Yeniden sokaklardayım. 3 ayrı yönde belediye otobüsüne binip rasgele yolculuklar yapıyorum. Otobüsteki vatandaşlarla, şoförlerle depremi konuşuyorum. Zaten selamlaşmanın ardından kurulan ilk cümle “sizde hasar çok mu?” Öyleki otobüste, kaldırımda, pastanede, lokantada herkes ama herkes depremi konuşuyor. Genel kanı mı? Kimse yardımların hakettiği yere ulaşacağına inanmıyor. AFAD depolarında biriken erzakların bir ance ulaşmamasından şikayetçiler. Ve deniliyor ki; “Bu yardımlar depoda birikecek. Bu arada vatandaşbaşının çaresine bakacak. Erzaklar da İblid başta olmak üzere Suriyeliler'e dağıtılacak.”

Bu arada Elazığ sokaklarında bolca “İblid'e yardım” afişleri var. Dün İblid'dekilere ev için yardım istenilen Elazığlılar, bugün çadıra muhtaç. Öte yandan Elazığ Belediyesi'nin depremden hemen önce Karşıyaka Mahallesi için başlattığı “Kentsel Dönüşüm” çalışmasının afişleri de, en az İblid'e yardım afişleri kadar ironik duruyordu.

DEPREM ESNAFI 2 KERE VURDU

Esnafla sohbet ediyoruz.
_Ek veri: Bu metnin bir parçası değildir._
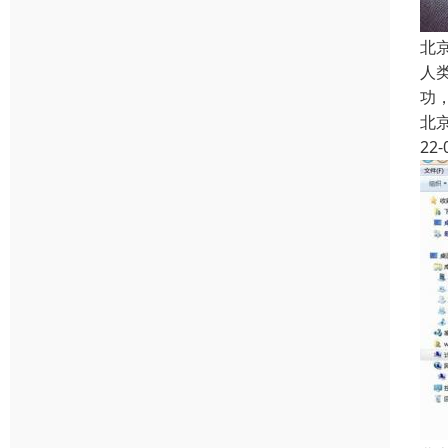
北
人类
功
北
22-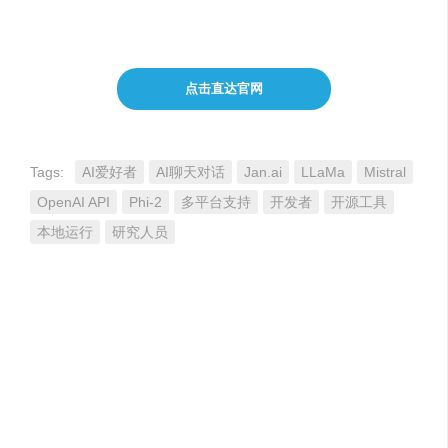
将推出移动端APP。
点击直达官网
Tags:
AI爱好者
AI聊天对话
Jan.ai
LLaMa
Mistral
OpenAI API
Phi-2
多平台支持
开发者
开源工具
本地运行
研究人员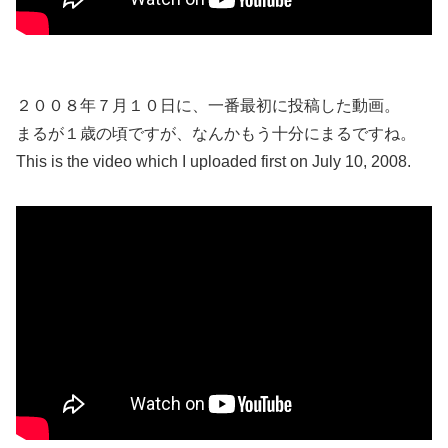
２００８年７月１０日に、一番最初に投稿した動画。
まるが１歳の頃ですが、なんかもう十分にまるですね。
This is the video which I uploaded first on July 10, 2008.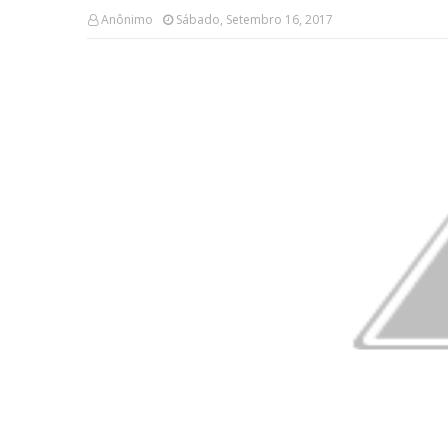
Anônimo
Sábado, Setembro 16, 2017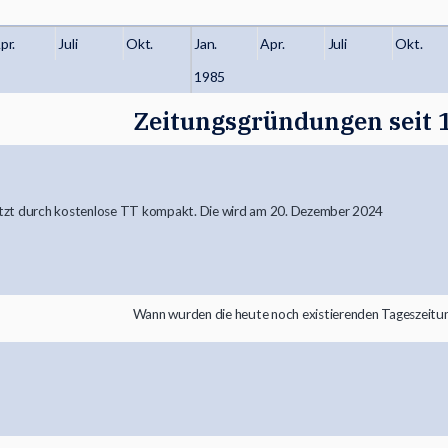
pr.
Juli
Okt.
Jan.
Apr.
Juli
Okt.
1985
Zeitungsgründungen seit 
etzt durch kostenlose TT kompakt. Die wird am 20. Dezember 2024
Wann wurden die heute noch existierenden Tageszeitun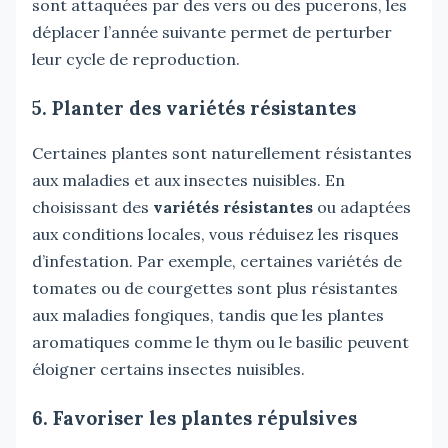
sont attaquées par des vers ou des pucerons, les
déplacer l’année suivante permet de perturber
leur cycle de reproduction.
5. Planter des variétés résistantes
Certaines plantes sont naturellement résistantes
aux maladies et aux insectes nuisibles. En
choisissant des
variétés résistantes
ou adaptées
aux conditions locales, vous réduisez les risques
d’infestation. Par exemple, certaines variétés de
tomates ou de courgettes sont plus résistantes
aux maladies fongiques, tandis que les plantes
aromatiques comme le thym ou le basilic peuvent
éloigner certains insectes nuisibles.
6. Favoriser les plantes répulsives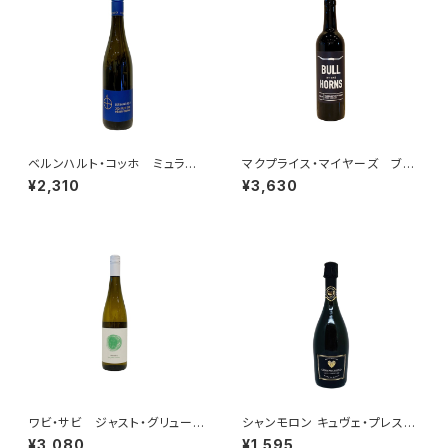
ベルンハルト・コッホ ミュラー・
マクプライス・マイヤーズ ブ
トゥルガウ プティ・チエ トロ
ル・バイ・ザ・ホーン カベルネ・
¥2,310
¥3,630
ッケン 2024
ソーヴィニヨン 2022
ワビ・サビ ジャスト・グリューナ
シャンモロン キュヴェ・プレステ
ー・ヴェルトリーナー 2023
ージュ ブラン・ド・ブラン
¥3,080
¥1,595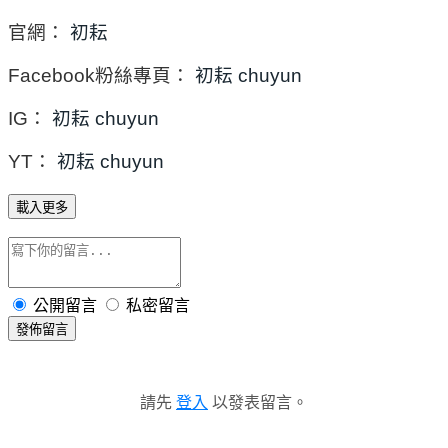
官網：
初耘
Facebook粉絲專頁：
初耘 chuyun
IG：
初耘 chuyun
YT：
初耘 chuyun
載入更多
公開留言
私密留言
發佈留言
請先
登入
以發表留言。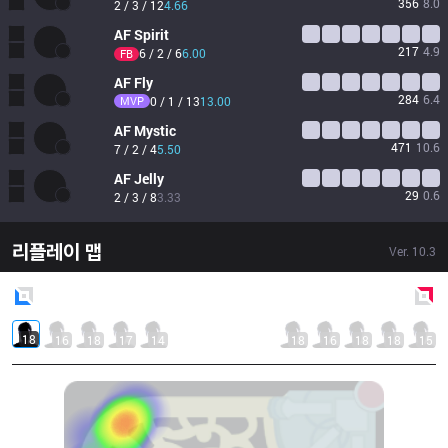
356
8.0
2 / 3 / 12
4.66
AF
Spirit
217
4.9
6 / 2 / 6
6.00
FB
AF
Fly
284
6.4
MVP
0 / 1 / 13
13.00
AF
Mystic
471
10.6
7 / 2 / 4
5.50
AF
Jelly
29
0.6
2 / 3 / 8
3.33
리플레이 맵
Ver.
10.3
Blue
Side
Red
Side
18
16
18
17
14
18
16
18
18
15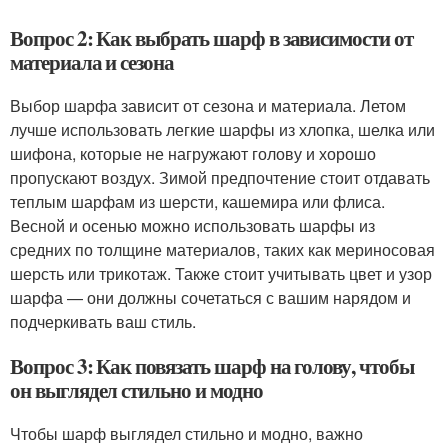
Вопрос 2: Как выбрать шарф в зависимости от
материала и сезона
Выбор шарфа зависит от сезона и материала. Летом
лучше использовать легкие шарфы из хлопка, шелка или
шифона, которые не нагружают голову и хорошо
пропускают воздух. Зимой предпочтение стоит отдавать
теплым шарфам из шерсти, кашемира или флиса.
Весной и осенью можно использовать шарфы из
средних по толщине материалов, таких как мериносовая
шерсть или трикотаж. Также стоит учитывать цвет и узор
шарфа — они должны сочетаться с вашим нарядом и
подчеркивать ваш стиль.
Вопрос 3: Как повязать шарф на голову, чтобы
он выглядел стильно и модно
Чтобы шарф выглядел стильно и модно, важно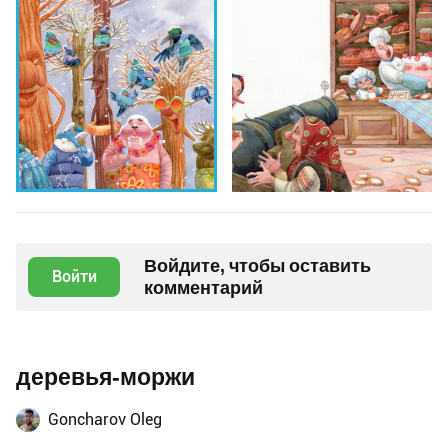
Войдите, чтобы оставить
Войти
комментарий
деревья-моржи
Goncharov Oleg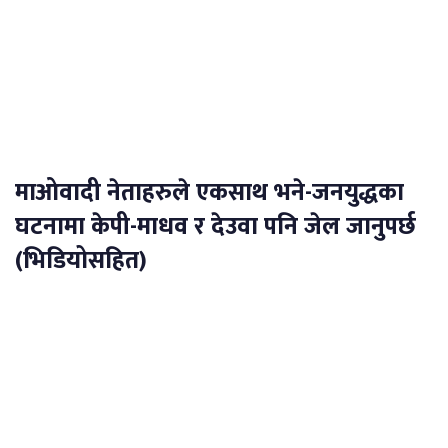
माओवादी नेताहरुले एकसाथ भने-जनयुद्धका
घटनामा केपी-माधव र देउवा पनि जेल जानुपर्छ
(भिडियोसहित)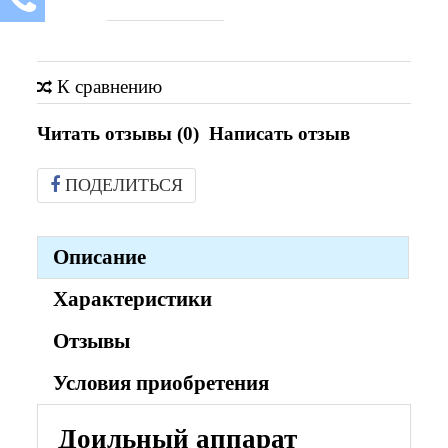
К сравнению
Читать отзывы (
0
)
Написать отзыв
ПОДЕЛИТЬСЯ
Описание
Характеристики
Отзывы
Условия приобретения
Доильный аппарат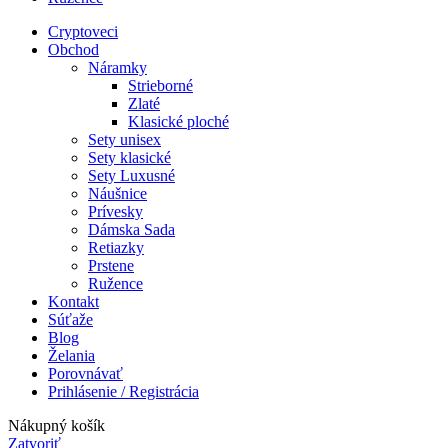
Cryptoveci
Obchod
Náramky
Strieborné
Zlaté
Klasické ploché
Sety unisex
Sety klasické
Sety Luxusné
Náušnice
Prívesky
Dámska Sada
Retiazky
Prstene
Ružence
Kontakt
Súťaže
Blog
Želania
Porovnávať
Prihlásenie / Registrácia
Nákupný košík
Zatvoriť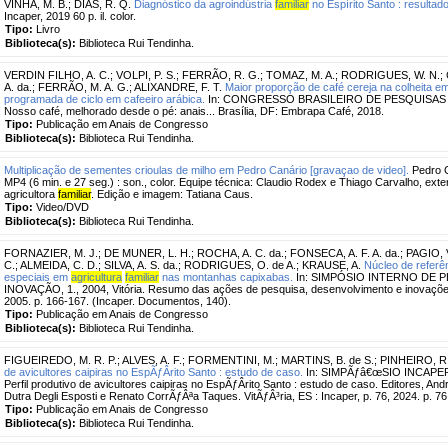
VINHA, M. B.
;
DIAS, R. Q.
Diagnóstico da agroindústria
familiar
no Espírito Santo : resultad
Incaper, 2019 60 p. il. color.
Tipo:
Livro
Biblioteca(s):
Biblioteca Rui Tendinha.
VERDIN FILHO, A. C.
;
VOLPI, P. S.
;
FERRÃO, R. G.
;
TOMAZ, M. A.
;
RODRIGUES, W. N.
;
A. da.
;
FERRÃO, M. A. G.
;
ALIXANDRE, F. T.
Maior proporção de café cereja na colheita 
programada de ciclo em cafeeiro arábica.
In: CONGRESSO BRASILEIRO DE PESQUISAS CAF
Nosso café, melhorado desde o pé: anais... Brasília, DF: Embrapa Café, 2018.
Tipo:
Publicação em Anais de Congresso
Biblioteca(s):
Biblioteca Rui Tendinha.
Multiplicação de sementes crioulas de milho em Pedro Canário [gravaçao de video].
Pedro C
MP4 (6 min. e 27 seg.) : son., color. Equipe técnica: Claudio Rodex e Thiago Carvalho, exte
agricultora
familiar
. Edição e imagem: Tatiana Caus.
Tipo:
Video/DVD
Biblioteca(s):
Biblioteca Rui Tendinha.
FORNAZIER, M. J.
;
DE MUNER, L. H.
;
ROCHA, A. C. da.
;
FONSECA, A. F. A. da.
;
PAGIO, 
C.
;
ALMEIDA, C. D.
;
SILVA, A. S. da.
;
RODRIGUES, O. de A.
;
KRAUSE, A.
Núcleo de referê
especiais em
agricultura
familiar
nas montanhas capixabas.
In: SIMPÓSIO INTERNO DE 
INOVAÇÃO, 1., 2004, Vitória. Resumo das ações de pesquisa, desenvolvimento e inovações t
2005. p. 166-167. (Incaper. Documentos, 140).
Tipo:
Publicação em Anais de Congresso
Biblioteca(s):
Biblioteca Rui Tendinha.
FIGUEIREDO, M. R. P.
;
ALVES, A. F.
;
FORMENTINI, M.
;
MARTINS, B. de S.
;
PINHEIRO, R.
de avicultores caipiras no EspÃƒÂ­rito Santo : estudo de caso.
In: SIMPÃƒâ€œSIO INCAPER P
Perfil produtivo de avicultores caipiras no EspÃƒÂ­rito Santo : estudo de caso. Editores, A
Dutra Degli Esposti e Renato CorrÃƒÂªa Taques. VitÃƒÂ³ria, ES : Incaper, p. 76, 2024. p. 76
Tipo:
Publicação em Anais de Congresso
Biblioteca(s):
Biblioteca Rui Tendinha.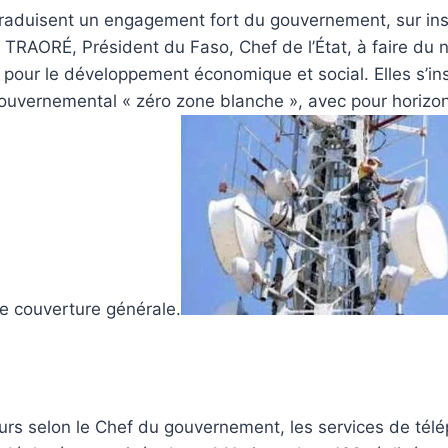
 traduisent un engagement fort du gouvernement, sur ins
 TRAORÉ, Président du Faso, Chef de l’État, à faire du
n pour le développement économique et social. Elles s’in
gouvernemental « zéro zone blanche », avec pour horizo
e couverture générale.
ujours selon le Chef du gouvernement, les services de tél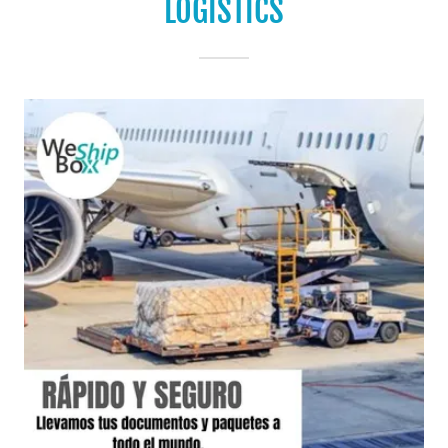
LOGISTICS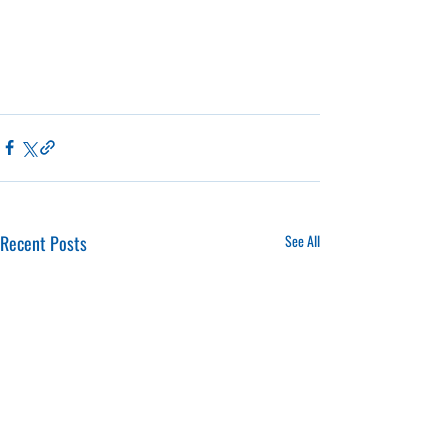
Recent Posts
See All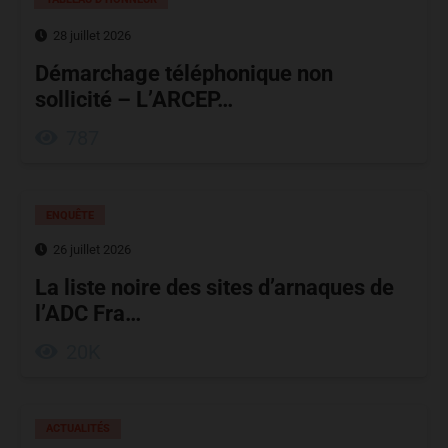
28 juillet 2026
Démarchage téléphonique non
sollicité – L’ARCEP…
787
ENQUÊTE
26 juillet 2026
La liste noire des sites d’arnaques de
l’ADC Fra…
20K
ACTUALITÉS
Ortak kanı; “Elazığ'da deprem esnafı 2 kere vurdu. Öncelikli olarak o da depremzede. Memur, maaşını almaya devam eder. Ama boşalan bie şehirde esnaf kime ne satış yapacak. Saolsular memleketin dört yanından yollanan yardımlar en az bir yıl yetecek kadar. Esnaf bitti” diyorlar.

Elazığ ziyaretimizin en önemli diyaloğunu, sabahın köründe adres sorduğumuz 20 yaşındaki genç kız kardeşimle yaşıyoruz. “eski” , “yeni” kavramını unutup “Valilik Binası nerde” deyince “bende oraya gidiyorum. Dolmuş bekliyorum birlikte gidelim” dedi. Konuşmaya başladık. Sohbette “baba” figürü yoktu. Sormadım. Anne çalışıyor. 10 yaşında erkekkardeşi şeker hastası. Genç kızımız mı, Fırat Üniversitesi'nde İngiliz dili edebiyatı okuyor, bir medikal firmasında çalışıyor. Tabii ki o saatte Sheksppare konuşmadık. Deprem anında kardeşi banyodaymış, bayılmış. Annesi işteymiş. Komşularının uyarılarına rağmen kardeşini bırakıp evden çıkmamış. Yarım saat kadar sonra çıkmaya çalıştıklarında apartman merviveninin yıkılmış olduğunu görmüş. “Allah'tan bodrum kattaydık Pencereden çıkabildik. Şimdi evimize giremiyoruz. Köyde evimiz vardı, ama orası tamamen yıkıldı. Biz anneannemde kalıyoruz. Hayata kaldığımız yerden devam ediyoruz” dedi. Bunları anlatırken beklediğimiz yere dolmuş gelmedi, durağa kadar yürüdük. Ve sıkı durun, bomba geldi. O gencecik kızımız, “misafirimiz siniz. Yaramıza merhem olmaya gelmişsiniz.” diyerek benim dolmuş paramı ödedi.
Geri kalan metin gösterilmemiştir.